In Belarus, the Left Is Fighting to Put Social Demands at the Heart of the Protests
The protests in Belarus have widely been painted as a pro-Western “color revolution” or “Minsk Maidan,” ignoring the deeper reasons for popular discontent with president Alexander Lukashenko. Jacobin spoke to left-wingers in Belarus about the forces behind the protests and the prospects of organized labor asserting its own agenda.

An aerial view of protesters during a demonstration on August 16, 2020 in Minsk, Belarus. Getty Images
The police brutality in Minsk is often said to be without parallel in Europe: something that France’s gilet jaunes protestors would surely deny. Yet something definitely is changing in Belarus, after unprecedented popular support for opposition candidates challenged the twenty-six-year rule of president Alexander Lukashenko. When authorities claimed that he had taken 80 percent of the vote in the August 9 election — and crowds took to the streets to protest — the state unleashed police terror against them.
The street demonstrations were initially dominated by urban youth. Yet, as I have shown in a recent article, the protest has in recent days changed form, expanding into a wider working-class movement involving widespread workplace mobilizations. Actions spanning most of the country’s biggest industrial sites have seen thousands of workers gathering, discussing their demands, and threatening a general shutdown.

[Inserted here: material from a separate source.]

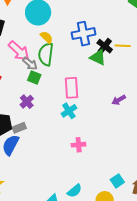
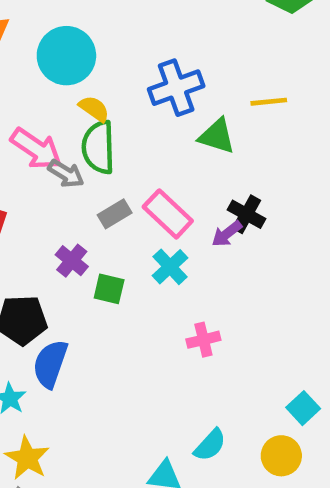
black cross: (105, 46) -> (247, 214), moved
green square: (34, 78) -> (109, 289), moved
pink rectangle: (71, 88) -> (168, 214), turned -35
purple arrow: (119, 100) -> (227, 234), moved
gray rectangle: (19, 128) -> (115, 214), moved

So, everything in Belarus is said to be “unprecedented.” Yet one can, indeed, find precedents, in Poland’s Solidarnosc or the miners’ strikes in the late Soviet Union — examples of worker militancy allied to wider protest movements that unwittingly paved the way for neoliberal transformations. The tragic story of labor in the post-Soviet space thus calls for a careful and grounded approach to the recent events in Belarus.